Réduction de la pression artérielle
Après les données positives des études RADIANCE-HTN SOLO (1) dans l’HTA modérée et RADIANCE-HTN TRIO dans les formes sévères et résistantes (2), l’essai international RADIANCE II (3), coordonné par les Pr Azizi et Ajay Kirtane (États-Unis), a comparé la DR par ultrasons à une intervention factice (sham), chez 224 patients ayant une HTA non contrôlée (sans traitement ou sous antihypertenseurs). La DR réduisait considérablement la PA chez ces patients hypertendus, après l’arrêt de tout antihypertenseur pendant trois mois. À deux mois, la PA systolique ambulatoire diurne a été diminuée de 7,9 mm Hg dans le groupe DR, versus 1,8 mm Hg dans le bras sham, soit une différence de 6,3 mm Hg. Les effets étaient concordants sur la PA ambulatoire nocturne, la mesure tensionnelle clinique et en automesure à domicile. Aucune complication grave n’a été observée, mais un suivi à long terme est prévu.
Menée sur plus de 500 patients, une méta-analyse des trois essais RADIANCE est venue confirmer cette réduction de la PA grâce à la DR par ultrasons, à tous les stades de gravité de l’HTA (4). Les prédicteurs indépendants d'une meilleure réponse tensionnelle à la DR étaient une PA et une fréquence cardiaque initiales plus élevées, ainsi qu’une HTA orthostatique.

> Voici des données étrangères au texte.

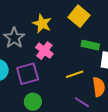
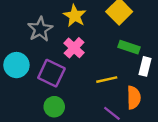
purple square: (28, 74) -> (51, 73), turned 35

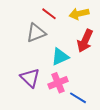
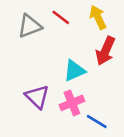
yellow arrow: (79, 14) -> (98, 17), turned 78
gray triangle: (36, 33) -> (30, 26), moved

A réserver aux formes résistantes
« Comme précisé dans notre conférence de consensus de février 2023 (5), il n'est pas matériellement possible de proposer la DR à des millions de patients hypertendus, mais il faut la réserver aux formes résistantes à une trithérapie (une quadrithérapie selon la Haute Autorité de santé pour le remboursement). Cette HTA résistante doit être validée par une mesure ambulatoire de la PA. Il faut avoir exclu une HTA secondaire et vérifier l'adhérence au traitement antihypertenseur. Enfin, certains patients, intolérants ou non adhérents aux antihypertenseurs, pourraient aussi bénéficier de cette technique. En concertation avec le patient, la décision est posée par une équipe multidisciplinaire de spécialistes de l'HTA sévère et du cathétérisme interventionnel », explique le Pr Azizi.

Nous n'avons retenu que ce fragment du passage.